Transcribed page contents –
===

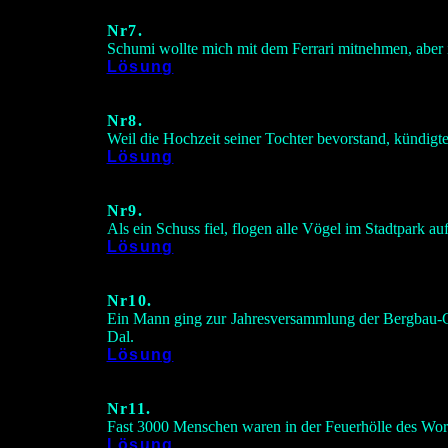
Nr7.
Schumi wollte mich mit dem Ferrari mitnehmen, aber i
Lösung
Nr8.
Weil die Hochzeit seiner Tochter bevorstand, kündigte
Lösung
Nr9.
Als ein Schuss fiel, flogen alle Vögel im Stadtpark a
Lösung
Nr10.
Ein Mann ging zur Jahresversammlung der Bergbau-Ges
Dal.
Lösung
Nr11.
Fast 3000 Menschen waren in der Feuerhölle des Worl
Lösung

===

Work task – Print the data once more without any change, skipping each picture.

Response to this task –
Nr7.
Schumi wollte mich mit dem Ferrari mitnehmen, aber i
Lösung
Nr8.
Weil die Hochzeit seiner Tochter bevorstand, kündigte
Lösung
Nr9.
Als ein Schuss fiel, flogen alle Vögel im Stadtpark a
Lösung
Nr10.
Ein Mann ging zur Jahresversammlung der Bergbau-Ges
Dal.
Lösung
Nr11.
Fast 3000 Menschen waren in der Feuerhölle des Worl
Lösung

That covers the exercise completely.